Now if you think those species have some particular value to us, then ok, go for their preservation. However, man has also developed his own menagerie of species that depends more of less on us as a species; consider body, pubic, and head lice, norway rats, dogs, housecats, a litany of diseases, etc LOL.
Is there some sort of cosmic rule that species can not consume all available energy sources, living space, habitats, come to change all habitats to suit themselves and dominate the biomass on their planet ? They just need to face the consequences is all.

Pippen Kool
December 6, 2013 11:09 am

BioBob says: “New SNP’s (a mutation of one gene) can dominate in an entire population in less than 25 generations. 25 generations in bacteria is a few hours (should any of you consider that the species concept applies to bacteria).
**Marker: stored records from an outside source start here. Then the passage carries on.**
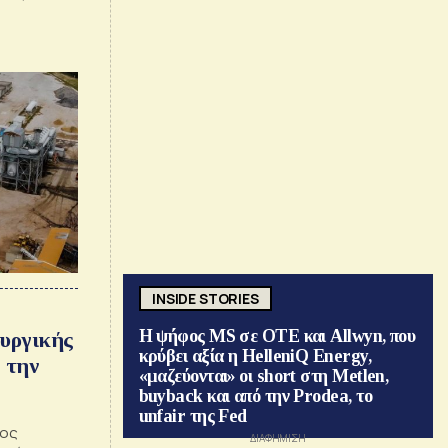
INSIDE STORIES
Η ψήφος MS σε ΟΤΕ και Allwyn, που
ουργικής
κρύβει αξία η HelleniQ Energy,
 την
«μαζεύονται» οι short στη Metlen,
buyback και από την Prodea, το
unfair της Fed
λος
In tropical insects, 25 generations take about a year.”
First off, a Single Nucleotide Polymorphism usually doesn’t even have a phenotype, even if it is in a gene.
Next off, each human baby has about 30 new mutations and we have had about 100 generations since the Romans….we look pretty much the same, or so they say.
No. Species production is a slow slog, and the roadsigns are tens of thousands of years apart.

Tim Clark
December 6, 2013 11:19 am

[ Pippen Kool says:
December 6, 2013 at 11:09 am ]
Oh, you are so right. There were thousands of 7″ humans then.
All children of Goliath.

Tim Clark
December 6, 2013 11:20 am

” = ‘

BioBob
December 6, 2013 11:56 am

What does a phenotype have to do with ANYTHING ? Second, any snp has the potential to result in physical expression. For example, a mutation in one of the two most important genes controlling human hair color, and you could alter that persons hair color…PERIOD.
Human generation time is a tad longer at 20 years or so… after 20×25 = 500 years of constant selective pressure in a closed population, that hair color would dominate that population. If human females just HAD to mate only with those having that hair color, you would have a new species formed. Those are the facts; to bad if you don’t like them. I have others tho.
This FACT is why bacteria develop resistance to antibiotics and insects resistance to insecticides. This FACT is why species-races form. This is the stuff of evolution. Reality sux eh ?

BioBob
December 6, 2013 12:03 pm

to Pippen Kool says:
December 6, 2013 at 11:09 am
I just realized you don’t even understand what a SNP is — “even if it is in a gene”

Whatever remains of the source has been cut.